Almost of quarter of her listeners identify as Republican, with a fifth identifying as Independent. Her geographical breakdown is even more telling, with 34% percent of her listenership hailing from southern (read: red) states and 20% living in the swingy Midwest.

A common critique of Harris’ decision to appear on “Call Her Daddy” is the data-informed assumption that Harris has the votes of young women locked up. Within Cooper’s audience, surely, are a few persuadable undecideds who may determine which way this close election breaks.

Harris is telling voters who she is in the broadest way possible.

Between this and the fact that, as Cooper explained in her introduction, she generally declines interview offers from politicians, this interview allowed Harris to reach potential voters who don’t watch CNN or MSNBC, where she was interviewed by Stephanie Ruhle — or “60 Minutes” for that matter.

It’s the same reason a visit to “The View” is key to reassuring suburban women and a pass-through “The Late Show with Stephen Colbert” has more personal introductory value than a wonky policy deep-dive on Sunday morning public affairs shows.
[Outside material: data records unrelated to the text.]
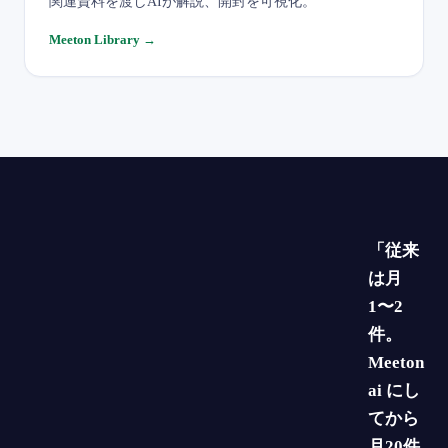
関連資料を渡しAIが解説、開封を可視化。
Meeton Library
→
「従来
は月
1〜2
件。
Meeton
ai にし
てから
月20件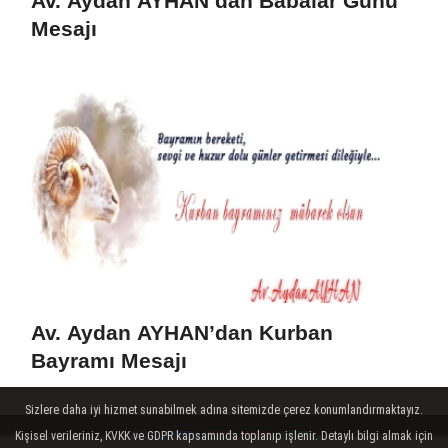
Av. Aydan AYHAN’dan Babalar Günü
Mesajı
Av. Aydan AYHAN’dan Kurban
Bayramı Mesajı
Sizlere daha iyi hizmet sunabilmek adına sitemizde çerez konumlandırmaktayız.
Kişisel verileriniz, KVKK ve GDPR kapsamında toplanıp işlenir. Detaylı bilgi almak için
For that matter, it also explains why Harris appeared on “All the Smoke,” a podcast hosted by former NBA players Matt Barnes and Stephen Jackson, as well as fielding questions from NABJ member journalists. It explains why she chatted with Spanish-language podcaster Stephanie Himonidis Sedano for an episode of “Chiquibaby Show” weeks before her Univision town hall, and spoke with an anchor from Philadelphia’s local ABC-affiliated news station WPVI before facing CBS News’ Whitaker.

Harris is telling voters who she is in the broadest way possible by circumventing the so-called “traditional” media wall to address specific constituencies inadequately served by mainstream news.

The public is justified in wanting substantive answers from both candidates seeking their votes. Harris is spinning her version of fulfilling that mandate, meeting potential voters on their turf, and consenting to participate in enough legacy news interviews to counter accusations of inaccessibility.

It’s not what broader media may want, but it is an informational reality brought on by a decline in journalistic trust accelerated by Trump eight years ago. Similar to the way Harris’ team is drawing on his promotional playbook to turn the tide in her favor, maybe her critics should examine what worked about Cooper’s approach to craft more useful conversations with and about those seeking power.